But that doesn’t satisfy Public Investor Advocacy Bar Association (PIABA) President Michael Edmiston, who said in his letter to Finra that attorneys who represent wronged investors see a multitude of abuses from reps and even registered investment advisors (RIAs).

"Despite FINRA’s clear identification of the significant problem with investments in leveraged and inverse ETFs longer than a day and its clear warning to member firms, our members continue to see investors who have been victimized by inappropriate longer-term holding of positions in these complex products,” Edmiston said.

PIABA is also concerned with what Edmiston termed “the dramatic rise of options trading,” which poses serious risks for retail investors who do not understand the characteristics or risks related to the product. In April, FINRA censured and fined Berthel, Fisher & Co. Financial Services, Inc. $100,000 for failing to supervise unsuitable options trading activity for a senior citizen, he noted.

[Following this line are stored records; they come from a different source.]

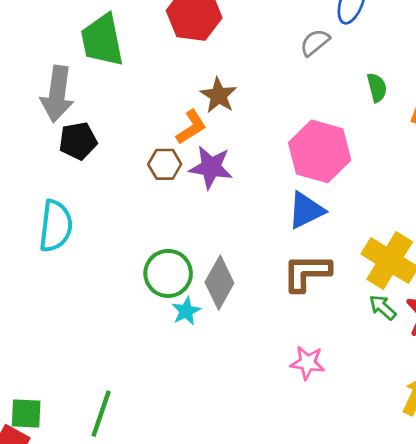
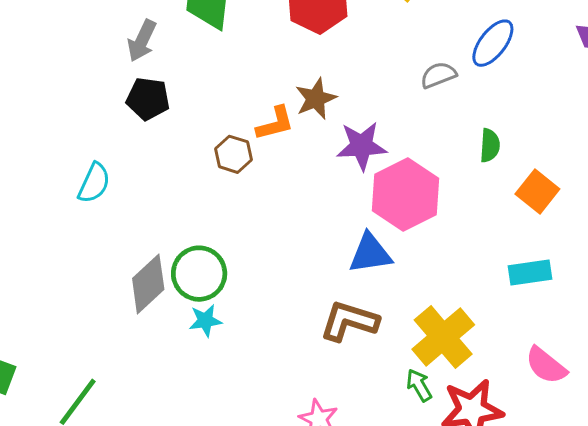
gray arrow: (57, 94) -> (142, 41), size x0.7
purple star: (211, 167) -> (362, 146), moved, turned -30
cyan semicircle: (56, 226) -> (94, 183), size x0.7
gray diamond: (219, 283) -> (148, 284), moved

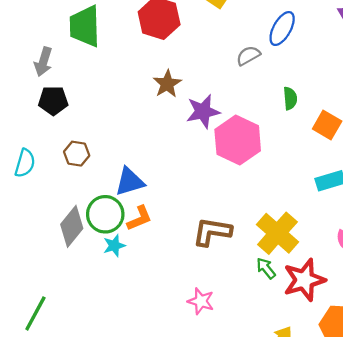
orange L-shape: (275, 123) -> (139, 218), moved
brown hexagon: (233, 154) -> (77, 154), moved
blue triangle: (370, 253) -> (130, 182), moved

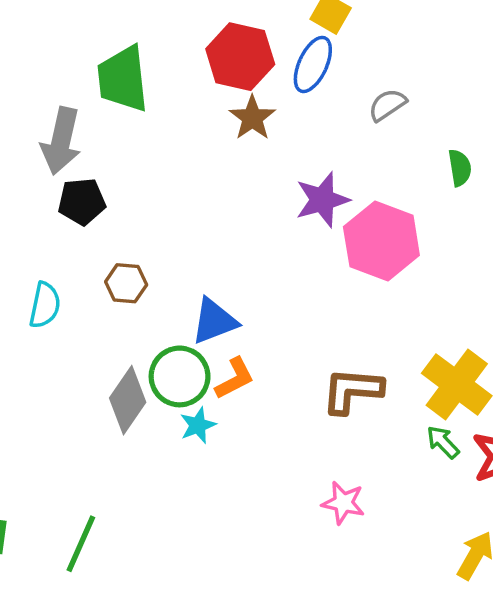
blue ellipse: (282, 29) -> (313, 64), moved
gray arrow: (43, 62) -> (61, 141), size x1.4
brown star: (167, 84) -> (252, 118), moved

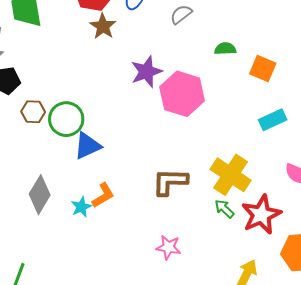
green semicircle: (460, 168) -> (225, 49), turned -80
brown hexagon: (126, 283) -> (33, 112), moved
green circle: (180, 376) -> (66, 119), moved
orange L-shape: (235, 378) -> (103, 195), moved

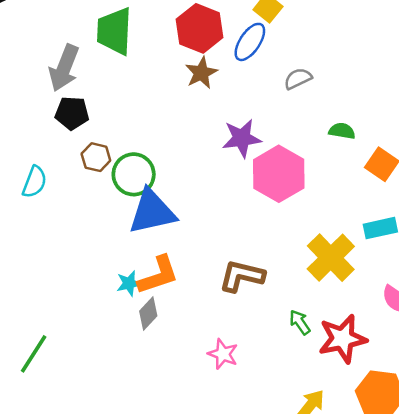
blue triangle: (87, 146) -> (152, 212), size x1.4
yellow cross: (231, 175) -> (331, 258), moved
gray diamond: (40, 195) -> (148, 314), moved, size x0.7
orange L-shape: (103, 195) -> (158, 275), size x1.4

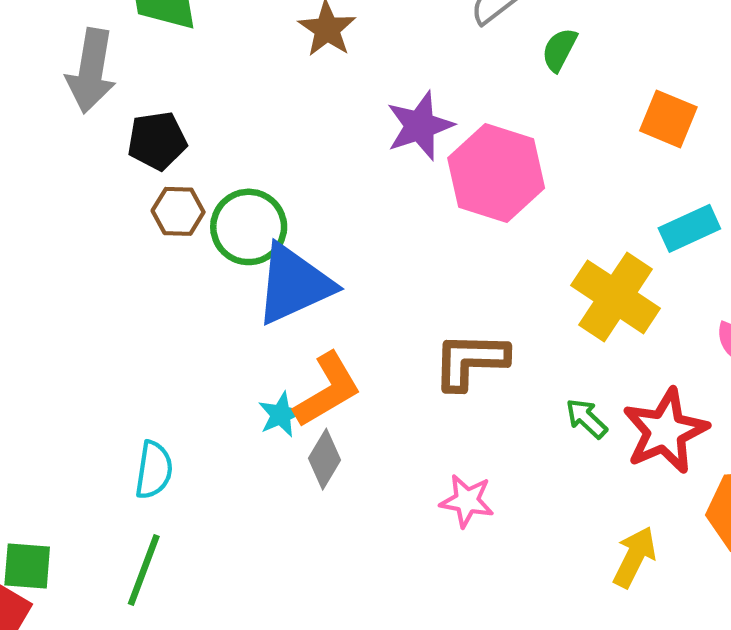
black pentagon: (72, 113) -> (157, 141), moved
green semicircle: (342, 131) -> (559, 50), moved, turned -60
cyan semicircle: (34, 182) -> (154, 470), moved

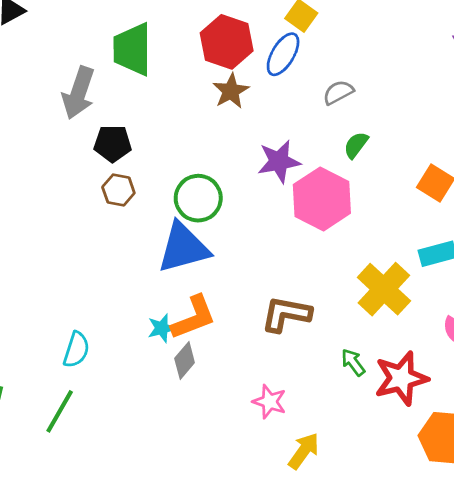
green semicircle: (559, 50) -> (356, 145), moved
green circle: (249, 227) -> (198, 198), moved
yellow arrow: (634, 557) -> (304, 451), moved

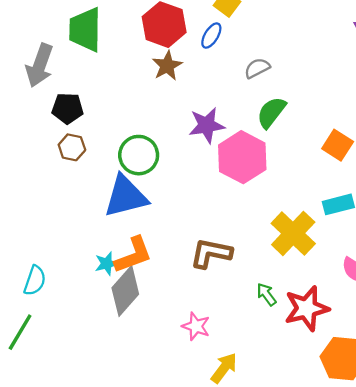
blue ellipse: (283, 54) -> (211, 36), size x0.7
green semicircle: (356, 145) -> (271, 112), size x1.4
gray diamond: (185, 361) -> (125, 291), size x1.6

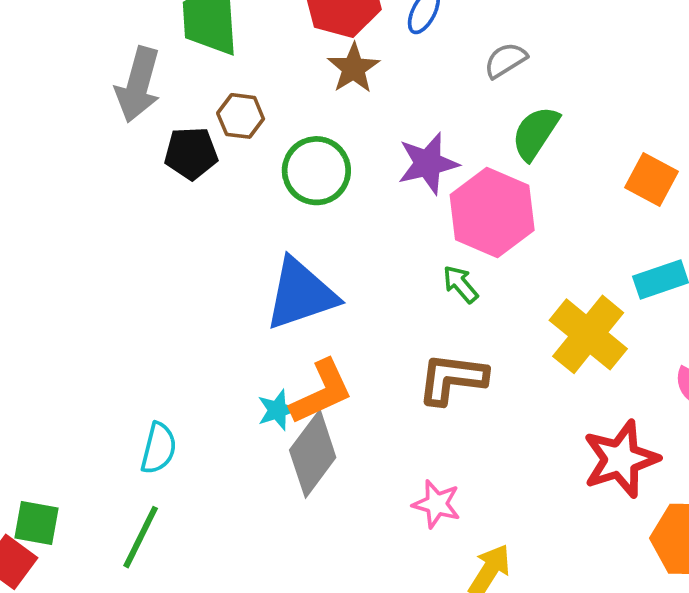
brown hexagon: (72, 147) -> (241, 116), moved
green circle: (139, 155) -> (316, 171), moved
green arrow: (266, 294) -> (460, 284), moved

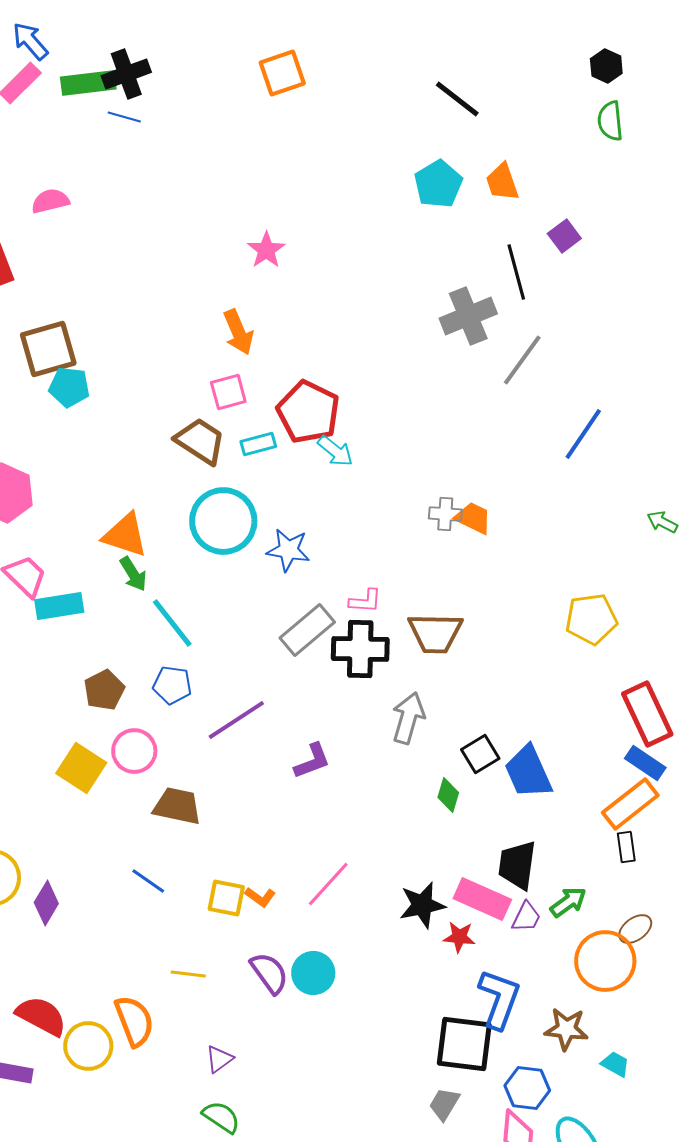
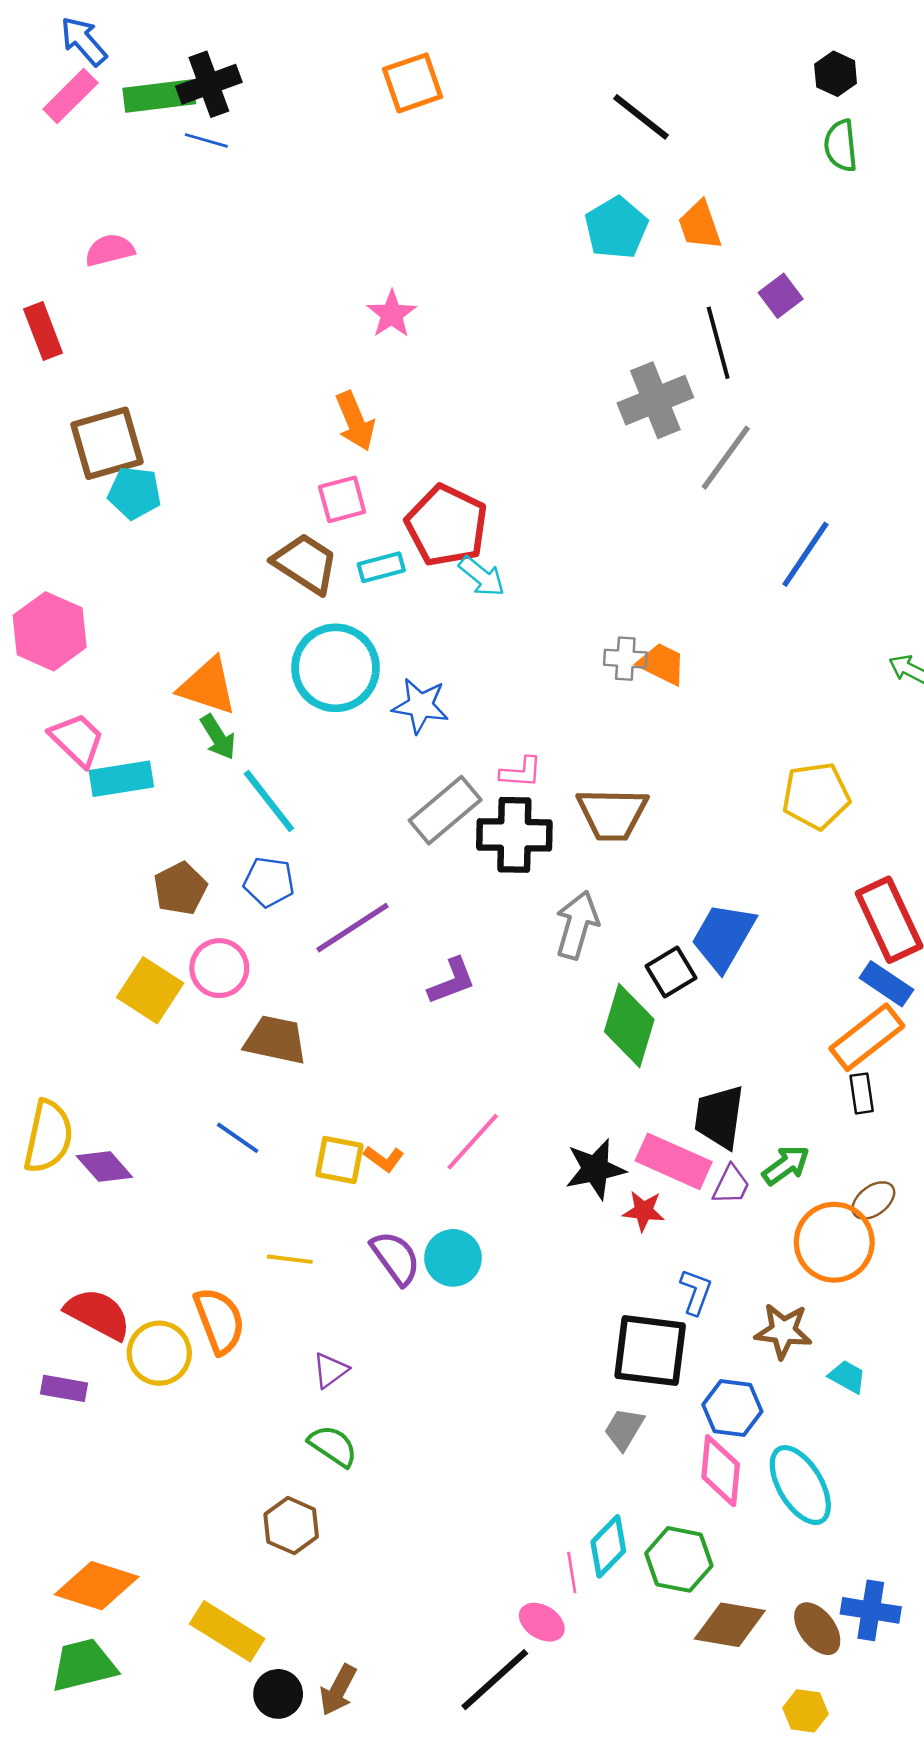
blue trapezoid: (528, 772) -> (723, 937), moved, turned 54
green diamond: (448, 795) -> (629, 1026), size x1.8
purple diamond: (46, 903) -> (104, 1167), turned -72
blue L-shape: (499, 999) -> (696, 1292), size x0.6

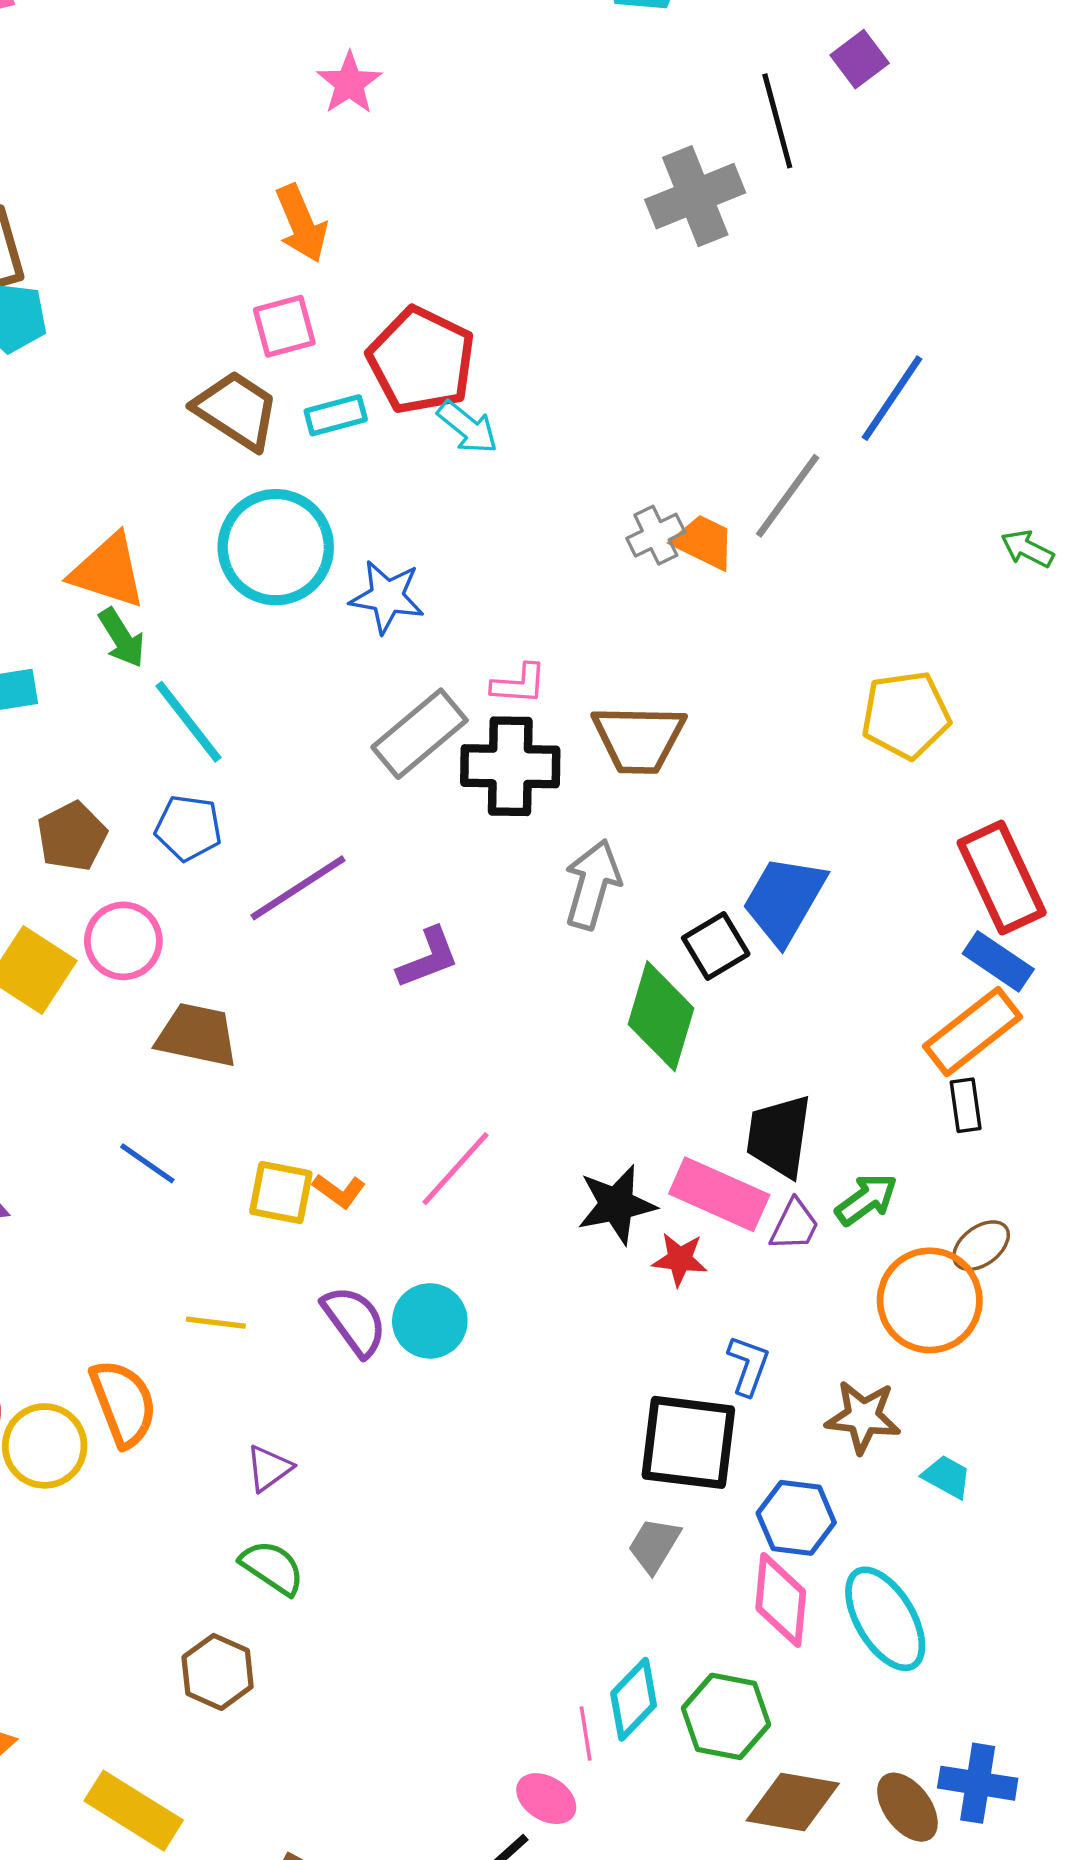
gray line: (726, 458) -> (788, 496), moved
gray cross: (625, 659) -> (656, 535), turned -30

“Perhaps worse still, our members are seeing an uptick in small RIA firms using complex options strategies that the advisers themselves do not understand,” Edmiston said. “These RIA firms typically use FINRA member firms to execute their strategies. The brokerage firms disclaim any responsibility for the trading, placing that responsibility on the RIA. However, investors do not understand that they are dealing with two separate entities, each of which have limited responsibilities and obligations,” he added.

Listed options trading volume has jumped 30% since 2020 and almost 100% since 2019 to more than 38.6 million contracts a day, Finra noted.